Prof Regan also emphasised the need to empower women to make decisions about their care to help them help themselves.

“There is a wealth of data, evidence and guidance on good practice. Maternal mental health has been made a key priority by government and funding has been allocated in England and Wales for more highly specialised services,” she said. “Listening to the voices of women gives us the opportunity of a lifetime to ensure that they and their families get the care they need and deserve.”

Chair of the Maternal Health Alliance Dr Alain George, also said: “We know that suicide is a leading cause of maternal death, and that this represents the tip of an iceberg of suffering that has been ignored for too long.
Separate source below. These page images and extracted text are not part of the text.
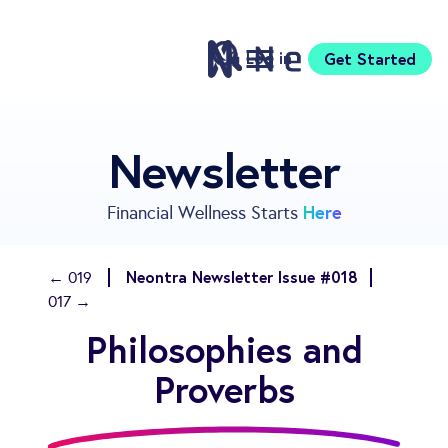
Log in
Get Started
Features
Newsletter
Pricing
Sign Up
Here
Financial Wellness Starts
Download
Knowledge Centre
Neontra Newsletter Issue #018
← 019
Compare
017 →
Neontra for Business
Philosophies and
About
Support
Proverbs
“Despite some additional funding, GPs, midwives, health visitors, therapists and specialists providing perinatal mental healthcare are under extreme pressure, and in half of the UK, pregnant women and new mothers have no access to the care they need.

“Yet leaving this inadequate care for perinatal mental health problems adds costs to society of £8.1bn each year, of which over £1bn is borne by the NHS.”

He added that the women who responded to the survey have reminded us “that the healthcare responsibility and the economic necessity to take action, are joined by a moral imperative to put an end to these unacceptable levels of avoidable suffering”.

The Royal College of Midwives also welcomed the “shocking” report, citing the “post-code lottery” nature of mental health provision for mothers and their partners and urged the NHS to invest further in maternal mental health services.

Janet Fyle, professional policy advisor at the RCM, said: “Perinatal mental illness exerts the most unimaginable toll on women, their baby and families and if we don’t invest in maternal mental health services now as a matter of urgency it will cost society more in the long term. This is an economic decision that must be made.”

She added: “The RCM has consistently advocated for the provision of maternal mental services across the UK and in particular in the community, near where women live so that their condition can be monitored to prevent escalation.

“Currently the variations in the provision of care and delays in referrals often mean women can be waiting up to one year for treatment, this is completely unacceptable.”

Fyle stated that midwives play a central role in promoting the emotional wellbeing of women and their babies and in ensuring that all women with mental health concerns get appropriate and timely care.

“Unfortunately, we remain 3,500 midwives short in England and too few midwives means women are not getting the time they need with their midwife and often signs and symptoms of perinatal mental health issues can be missed,” she concluded.